1950 - 2023
Canadian
About 1789
portfolio of 6 prints, 1998
signed and editioned AP 5/10 on the frontispiece
30 x 30 in, 76.2 x 76.2 cm
Estimate: $8,000 - $12,000 CAD
Preview at:
PROVENANCE
Private Collection, USA
LITERATURE
Jacques Henric, About 1789: The darkest shadow, the brightest light, Galerie Daniel Templon, Paris, France, 1997 (accessed http://tonyscherman.com/essay-about-1789)
This portfolio contains six unique encaustic prints published by SOMA Gallery / Icon Editions in La Jolla, Ca. in April 1998.
The works included are:
The New Boss: Jacques
Himmler
Robespierre's Dream
Charlotte Corday
Mirabeau's First Funeral
Napoleon Shaving at Austerlitz
All works come unframed in the original blue cloth-covered portfolio.

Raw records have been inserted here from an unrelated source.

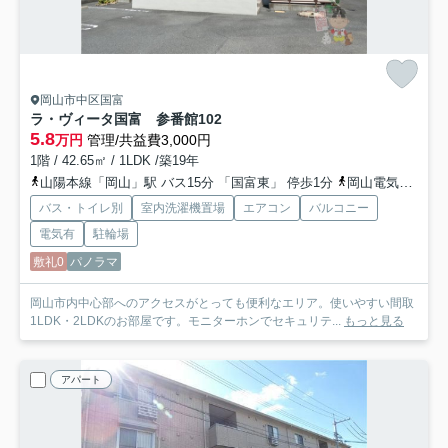
岡山市中区国富
ラ・ヴィータ国富 参番館
102
5.8
万円
管理/共益費3,000円
1階 / 42.65㎡ / 1LDK /築19年
山陽本線「岡山」駅 バス15分 「国富東」 停歩1分
岡山電気軌道東山本線「東山岡電ミュージアム」駅 徒歩21分
バス・トイレ別
室内洗濯機置場
エアコン
バルコニー
電気有
駐輪場
敷礼0
パノラマ
岡山市内中心部へのアクセスがとっても便利なエリア。使いやすい間取
1LDK・2LDKのお部屋です。モニターホンでセキュリテ...
もっと見る
アパート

Produced with his traditional medium of encaustic, About 1789 shows Scherman’s exploration of periods of historical violence, eliding them through symbolic icons. While the portfolio’s title signals the start of the French Revolution, the subjects extend further into history that followed, from the revolutionaries themselves through to Napoleon and the Third Reich. A rooster stands in for a new resurgent France; a messy pile of fruit signifies Robespierre’s ambition; a bouquet of peonies the burial of the Comte de Mirabeau (first interred in the Panthéon as a revolutionary hero, later removed and reburied when he was revealed to be in pay of the crown). The remaining portraits are more conventional, but are no more straightforward: stripped of the costumes or symbols, the architects of violence are symbolically reduced - to magnified, half-perceived faces, or the banal action of shaving before a battle - yet maintain the aura of an official portrait. Amplified by the the heightened tactility of encaustic, these images take on the rapid cut of a montage, as Jacques Henric notes: “reprises, painting-over, the framing of faces, that zoom technique, like cinema, which shrinks space, destroys classical perspective, puts each element of reality on the same level, isolates a seemingly insignificant detail, makes use of metonymy which, by the choice of a part in place of the whole… raises meaning to an incandescent pitch.” Through the shock of superimposition, Scherman points to the continuities and symbolic echoes of historic tragedies.